As he moved into the light, she realized he wasn’t holding any papers. Instead, he had a taser and it was pointed directly at her.
‘Hadley,’ Donovan said, standing at the side of the hospital bed. ‘How’s it going?’
Cole frowned back. His breathing tube had been replaced by an oxygen cannula and his colour was better, but he still had more wires and tubes than a space shuttle.
It looked as if the loser was going to live, which was perfect for what Donovan had in mind.
‘Who shot you?’ he asked.
‘Beck,’ he croaked.
What if he’s telling the truth? Hadley and Denver had a long history of dust-ups. Had it gone one step too far?
The sheriff leaned over the bed in such a way as to ensure Cole saw his face clearly. It was time to get tough.

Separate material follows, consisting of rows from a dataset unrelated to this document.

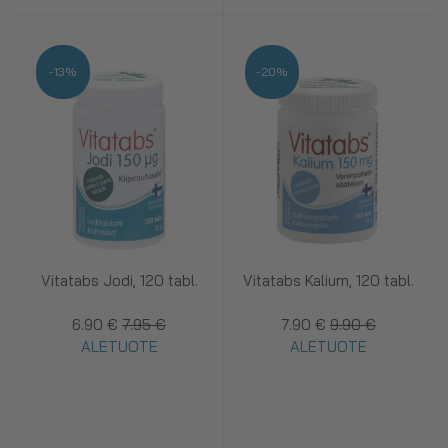
-13%
-20%
Vitatabs Jodi, 120 tabl.
Vitatabs Kalium, 120 tabl.
6.90 €
7.95 €
7.90 €
9.90 €
ALETUOTE
ALETUOTE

‘You’re talking bullshit. If Beck had shot you, you’d be dead. So who pulled the trigger? One of the pukes you sell to?’
No reply.
‘Doesn’t matter. The drugs we found in your pocket are your ticket to prison.’
‘What drugs?’ Cole demanded, shocked. ‘I wasn’t carrying.’
That sounded like the truth and opened up a whole new set of possibilities.
‘Oh, but you were. Cocaine. You’re going down, Hadley.’
‘I wasn’t carrying,’ he insisted. Then the patient’s eyes widened. ‘That son of a bitch! He planted those drugs on me.’
‘That sucks,’ Donovan said, trying to keep the grin off his face. ‘Beck doesn’t mess with that kind of stuff, so who set you up?’
Cole’s face was bright red now and his breathing sped up. ‘That bastard McGovern.’
Donovan’s world spun once and then settled down in a new position. McGovern? That was the last person he had on his radar. He kept his tone mellow. ‘Why would he do that? Did you stiff him on a deal?’
‘No, I saw him in Beck’s truck the night Denny went missing.’
‘Where?’
‘North, on the highway. He lives up that way. I was . . .’ He halted in self-preservation.
‘Out making a delivery, no doubt,’ Donovan guessed. ‘When was this?’
‘About ten or so.’
‘You tried to blackmail him, didn’t you?’
Hadley swallowed hard. ‘We just had a friendly talk,’ he muttered.
‘Until he shot you.’ Donovan shook his head. ‘So where is Denver?’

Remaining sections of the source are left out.